Toye called Dalrymple "the most fabulous film producer. He did everything in the world for me. And he really encouraged me and it was his idea for me to do Raising a Riot. And he asked me to show the story to Kenny More and see if I could get him to do it and I did. It was wonderful that he had such faith in me."

It was shot at Shepperton Studios near London with sets designed by the art director Joseph Bato.

Toye said working with children was not difficult "because I chose them very specially. They weren’t acting children, they weren’t from a school of acting. Not that I’m against that but they were the sons and daughters of actors, you get a feeling of it at home, and Jackie Billings' little son was the boy and Michael Bentine’s little daughter Posty." She recalled the film with fondness "because Kenny is so good in it."

==Reception==
===Box office===
The film was the eighth most popular movie at the British box office in 1955. Kine Weekly called it a "money maker".

According to the National Film Finance Corporation, the film made a comfortable profit. This success was attributed to More's appeal.

===Critical===
The Monthly Film Bulletin wrote: "This unpretentious film contains a good deal of simple charm and affectionate humour. The central idea, of a man having to cope with woman's work for a while and finding it exhausting, leads to a number of entertaining episodes. Unfortunately, the artificiality of the incidents centred on the American wife stands out in contrast, and in the latter half of the film one feels the unwelcome intrusion of "plot" into a comedy previously developed agreeably from natural situations. The film finally peters out in a series of irrelevant gags and gimmicks. The direction, though, is well-paced, and exploits the central situation with obvious relish."

Kine Weekly wrote: "Harum-scarum, yet intensity human technicolor domestic comedy. ... Picture is made up of a series of gags, but all are good and securely attached to a strong and compelling sentimental thread. ... The exterior settings are delightful and, together with the natural dialogue, smooth the round off the polished rustic pump."

The New York Times wrote, "Withal, it makes agreeable entertainment. Mr. More is a comical chap, particularly when he has a dog to cope with, as he had in the memorable Genevieve... Raising a Riot is an amiable little film".
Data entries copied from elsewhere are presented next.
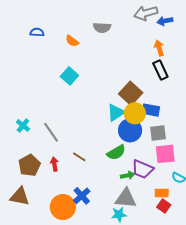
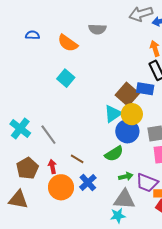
orange semicircle: (72, 41) -> (68, 43), size x1.5
blue rectangle: (151, 110) -> (145, 89), moved
cyan cross: (23, 125) -> (20, 128), size x1.5
purple trapezoid: (142, 169) -> (147, 183), moved
blue cross: (82, 196) -> (88, 182), moved
orange circle: (63, 207) -> (61, 187), moved

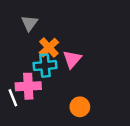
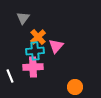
pink cross: (28, 86) -> (33, 67), moved
orange circle: (80, 107) -> (75, 87), moved

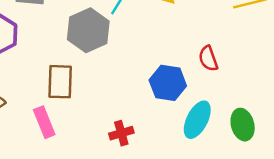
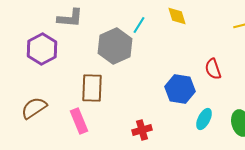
cyan ellipse: (197, 120) -> (204, 119), size x0.7

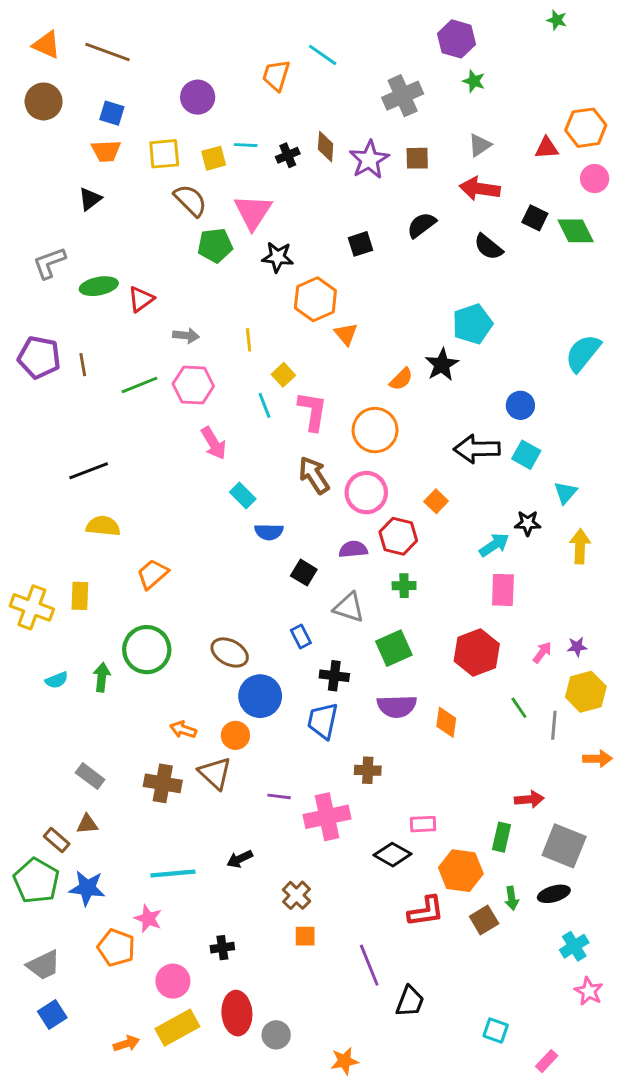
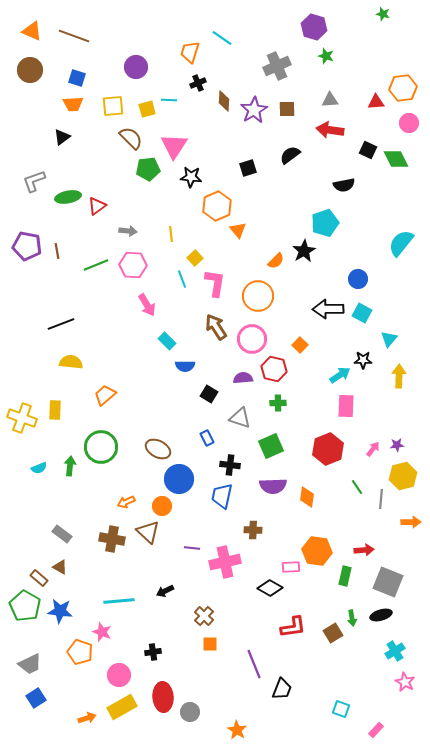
gray triangle: (480, 145) -> (330, 100), turned 30
black cross: (288, 155) -> (198, 83), moved
black semicircle: (488, 247) -> (344, 185), moved, turned -50
orange arrow: (183, 730) -> (126, 502), turned -42
brown triangle: (87, 824) -> (60, 567), turned 35
orange hexagon: (461, 871) -> (317, 551), moved
orange star: (344, 1061) -> (237, 730), turned -30

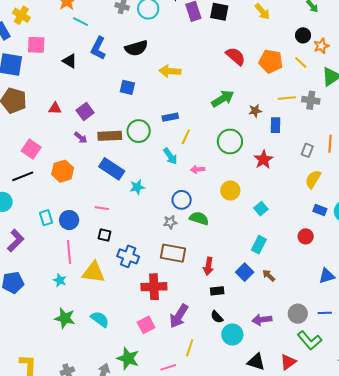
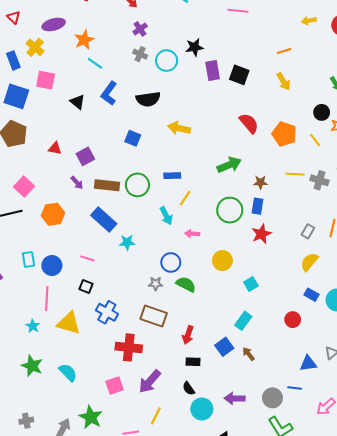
blue rectangle: (276, 125) -> (258, 206), moved
blue line: (325, 313) -> (295, 388), moved

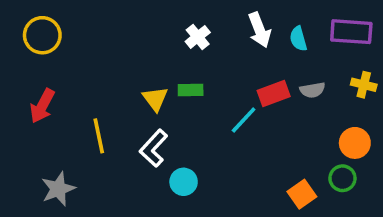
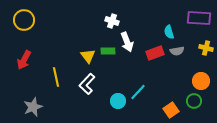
white arrow: (259, 30) -> (127, 42), moved
white cross: (198, 37) -> (112, 21), turned -32
cyan semicircle: (298, 39) -> (169, 32), moved
cyan line: (244, 120) -> (138, 92), moved
cyan circle: (184, 182) -> (118, 101), moved

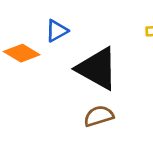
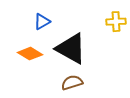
orange diamond: (22, 53) -> (30, 54), moved

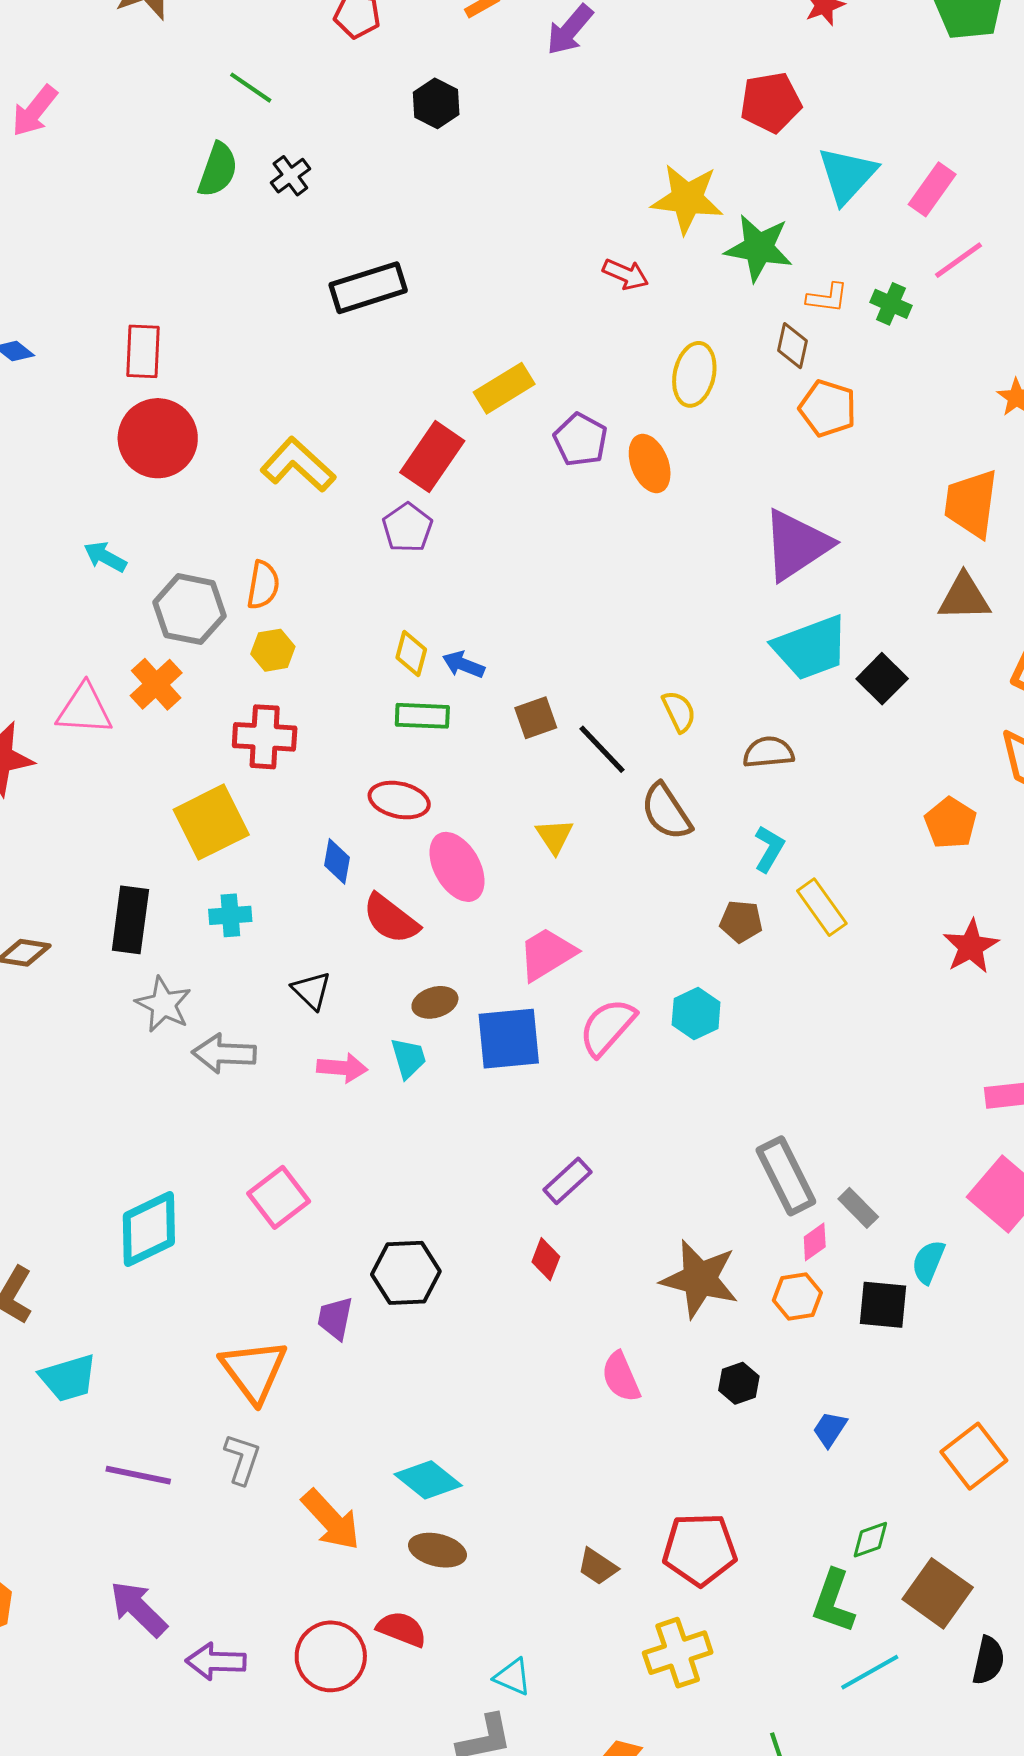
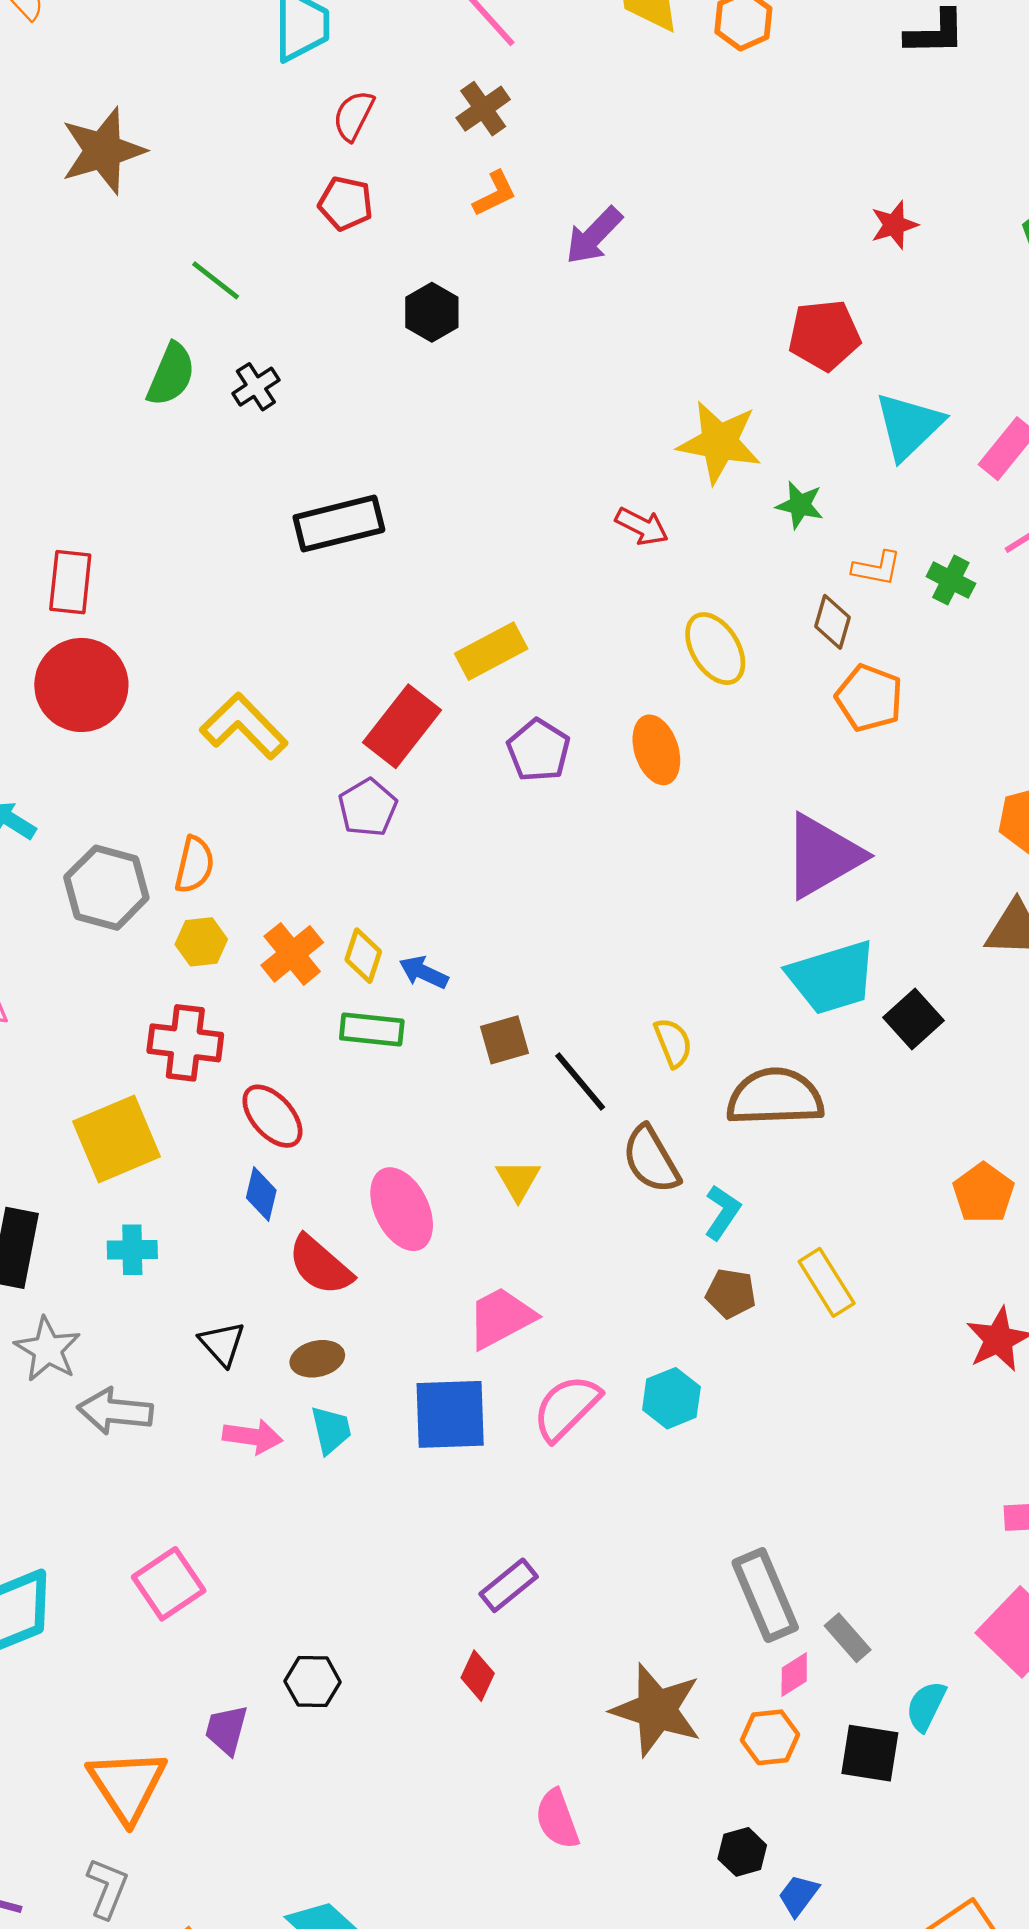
green star: (759, 248) -> (800, 505), size x0.6
yellow ellipse: (694, 374) -> (715, 649), turned -48
purple pentagon: (581, 440) -> (539, 750), moved
orange cross: (156, 684) -> (292, 954), moved
brown semicircle: (768, 752) -> (775, 1097), size x1.6
red ellipse: (399, 800) -> (272, 1116), moved, turned 32
cyan L-shape: (769, 849) -> (722, 1212), moved
brown ellipse: (435, 1002) -> (317, 1359), moved
black hexagon: (406, 1273) -> (313, 1682), size x0.7
black hexagon: (739, 1383) -> (742, 1852), moved

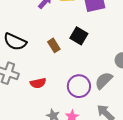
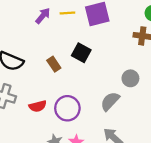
purple circle: (79, 86) -> (67, 108), moved

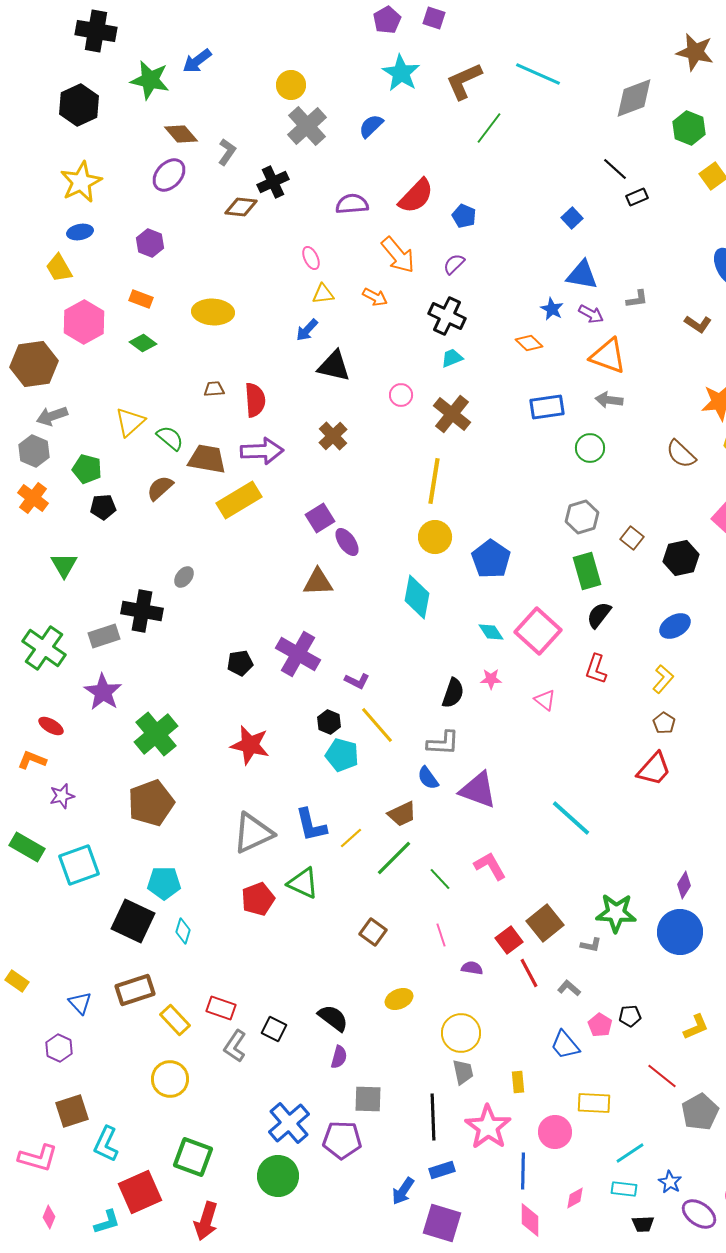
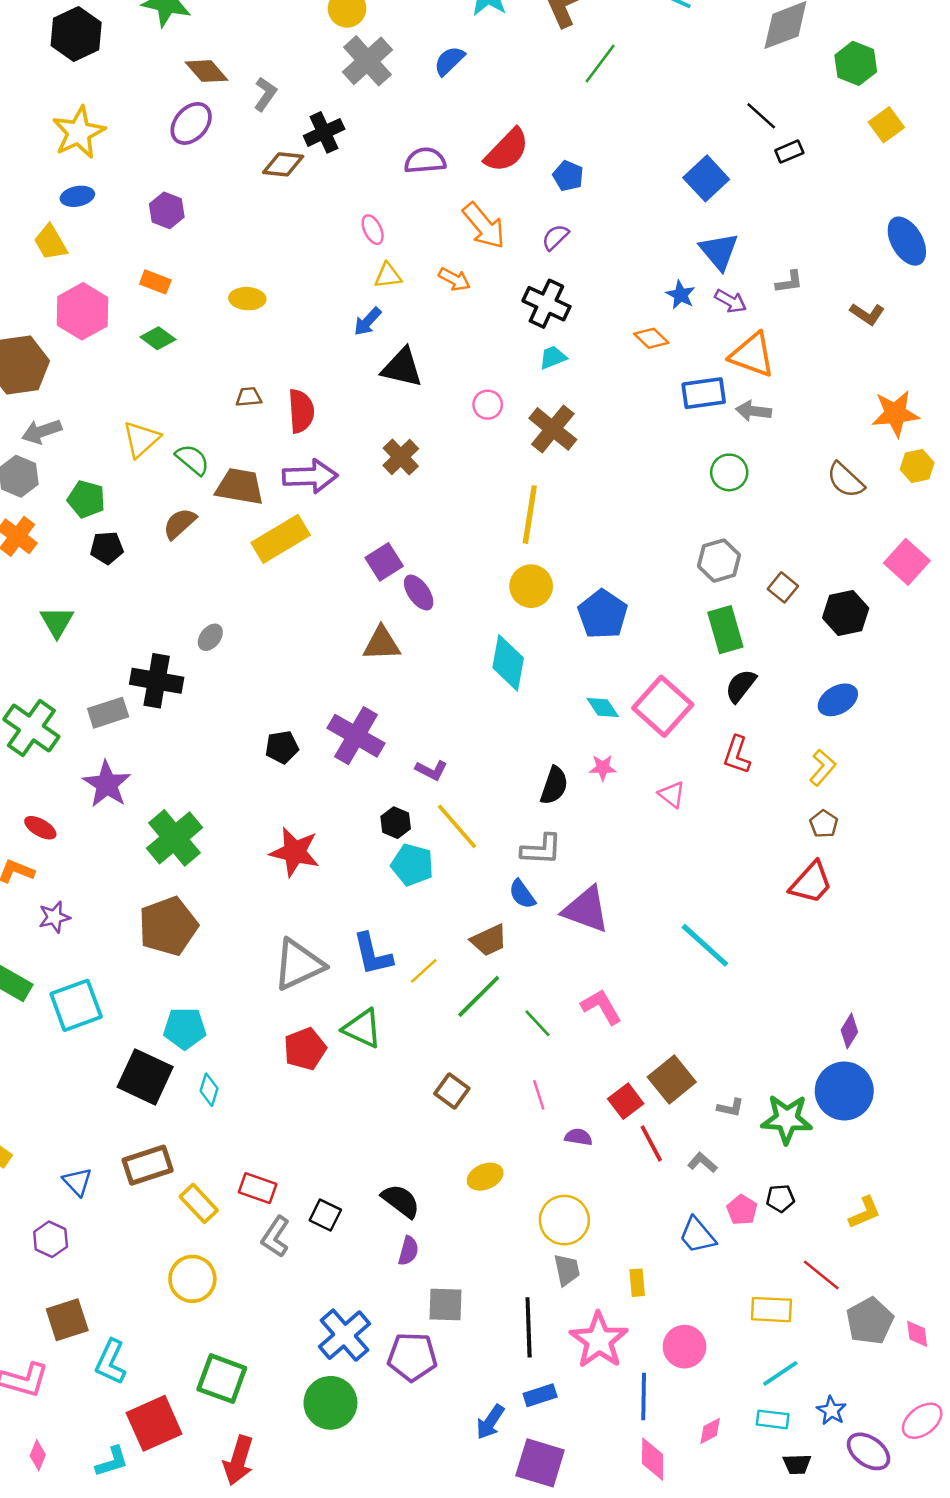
blue square: (572, 218) -> (706, 178), size x1.6
blue triangle: (582, 275) -> (719, 251), turned 40
yellow ellipse: (213, 312) -> (247, 299), size x0.7
blue rectangle: (547, 407) -> (704, 393), moved
green star: (616, 913) -> (787, 1119), moved
yellow rectangle: (594, 1103) -> (771, 1310), moved

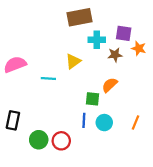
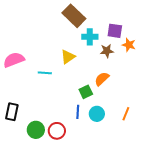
brown rectangle: (80, 17) -> (74, 16), turned 55
green square: (92, 99) -> (86, 92), turned -32

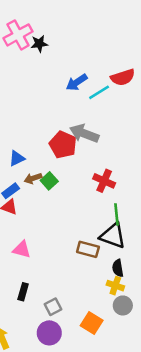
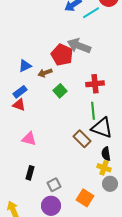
brown arrow: (33, 178) -> (45, 73), moved
green square: (49, 181) -> (60, 91), moved
red cross: (104, 181) -> (95, 84), turned -30
green line: (117, 214) -> (93, 111), moved
brown rectangle: (88, 249) -> (82, 139), turned 30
Variety wrote: "The main purpose of Raising a Riot appears to be to exploit the personality of Kenneth More. This British star, with two major comedy hits (Genevieve and Doctor in the House) to his credit, has become a major b.o. name here and this pic is nothing more than a frank admit to cash in on that. The trouble with the film is that it lacks Anything like a story. It is just a single situation, moderately amusing in parts, but totally inadequate to sustain a feature pic...Within the strict limitations imposed by the script, the star does remarkably well. More’s timing is flawless and his keen sense of humor is never allowed to flag.

The Radio Times called it "an inconsequential, one-joke comedy, kept moving by the polished More, but old-fashioned and rather flat".